Deduction of tax at source in relation to payments made to non-residents has been a focal point of long standing tax litigation. In spite of several tax rulings pronounced in this context, the issue has still not attained conclusive finality. The epicentre of this unresolved issue lies in the fact that different courts have been pronouncing contrary rulings on this subject.

Recently, the Delhi Tribunal had the opportunity to revisit this issue in the Millennium Infocom Technologies Ltd (21 SOT 152) case.

Law as of today

Just to briefly touch upon the law as it exists today, Section 195(1) of the Income-Tax (I-T) Act provides that where a person is responsible for paying any sum to a non-resident which is chargeable to tax in India, he is required to withhold tax at the time of such payment or credit of the income to the account of the payee, whichever is earlier.

Further, Section 195(2) provides that where the payer believes that the whole of such sum paid to the non-resident payee is not liable to tax in India, he may make an application to the assessing officer (AO) to determine the appropriate proportion of such sum so chargeable to tax and upon such determination, tax shall be deducted only on that proportion of the sum which is so chargeable.

In continuation to the above, the Central Board of Direct Taxes (CBDT) has issued Circular No. 759 dated November 18, 1997, Circular No. 767 (May 22, 1998), Circular No. 10/2002 (October 9, 2002) and Circular No. 3 (July 19, 2007) in this context.

Circular No. 759 broadly provides that remittances to non-residents would be allowed to be made by the RBI without insisting on a No Objection Certificate from the revenue authorities provided the person making the remittance furnishes an undertaking in duplicate, accompanied by a certificate from an accountant (the RBI regulations currently entail production of accountants certificate in relation to most payments made to non-residents Circular No. 3 of July 19, 2007). Further, Circular No. 10/2002 provides the specific format of such an accountants certificate.

Accordingly, the law seems to be fairly clear to the effect that where a payment made to a non-resident is not chargeable to tax in India, Section 195(1) of the I-T Act would not apply in such a case. Further, to determine whether a particular payment made to a non- resident is chargeable to tax in India or not, the payer may approach an accountant as opposed to approaching the revenue authorities (which generally results in long delays).

Simple as it sounds, the above provisions have been a subject matter of protracted litigation. The revenue authorities have often taken a position that regardless of whether the payment made to a non-resident is chargeable to tax in India or not, the payer is obligated to approach the Revenue under Section 195(2) of the I-T Act and further, in case the payer does not prefer to do so, he is liable to deduct tax on the gross amount paid.
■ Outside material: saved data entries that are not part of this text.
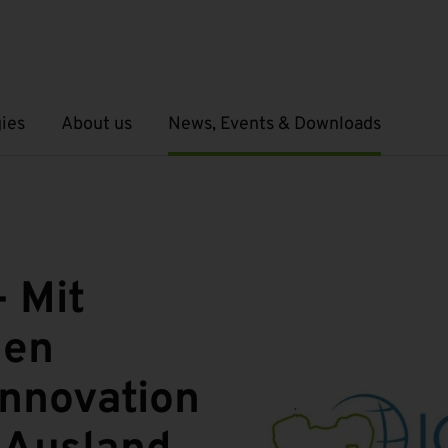
ies
About us
News, Events & Downloads
Open submenu
Open submenu
 Mit
hen
nnovation
 Ausland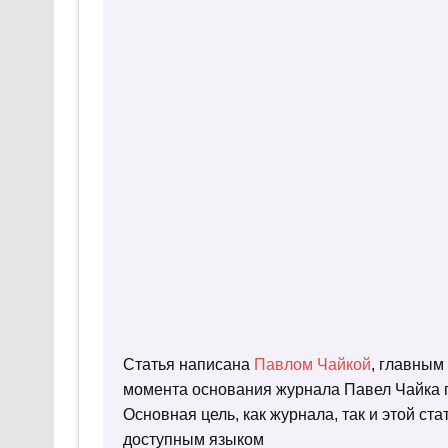
Статья написана
Павлом Чайкой
, главным
момента основания журнала Павел Чайка п
Основная цель, как журнала, так и этой с
доступным языком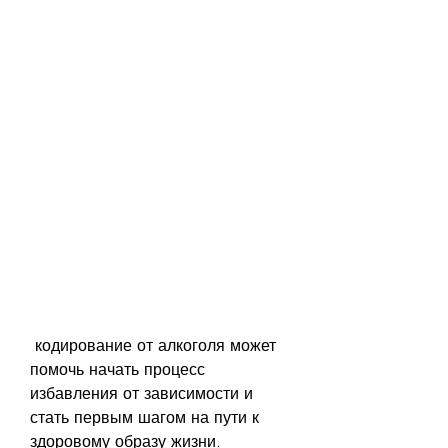
 кодирование от алкоголя может 
помочь начать процесс 
избавления от зависимости и 
стать первым шагом на пути к 
здоровому образу жизни.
This apart, in most cases, the revenue authorities are not accepting the position adopted in the accountants certificate (though the same is issued only after duly analysing the taxability of the transaction in detail), thus indirectly hinting that the payer should have approached the Revenue instead of adopting the accountant certificate route. As a consequence, the revenue authorities have been disallowing payments made to non-residents under Section 40(a) (i) of the I-T Act.

Reliance on SC decision

While adopting the above stand, the revenue authorities have often placed reliance on the Supreme Court decision in the Transmission Corporation (239 ITR 587) case.

Herein, the Supreme Court broadly held that if no application is filed by the payer under Section 195(2) of the I-T Act (seeking a determination of the appropriate portion of income out of the sum so remitted), income-tax would have to be deducted by the payer on the entire gross sum.

However, somewhat contrary to the above, the Supreme Court in the same ruling also held that the obligation of the payer to deduct tax under Section 195 is limited only to the extent of the appropriate proportion of income chargeable to tax under the I-T Act.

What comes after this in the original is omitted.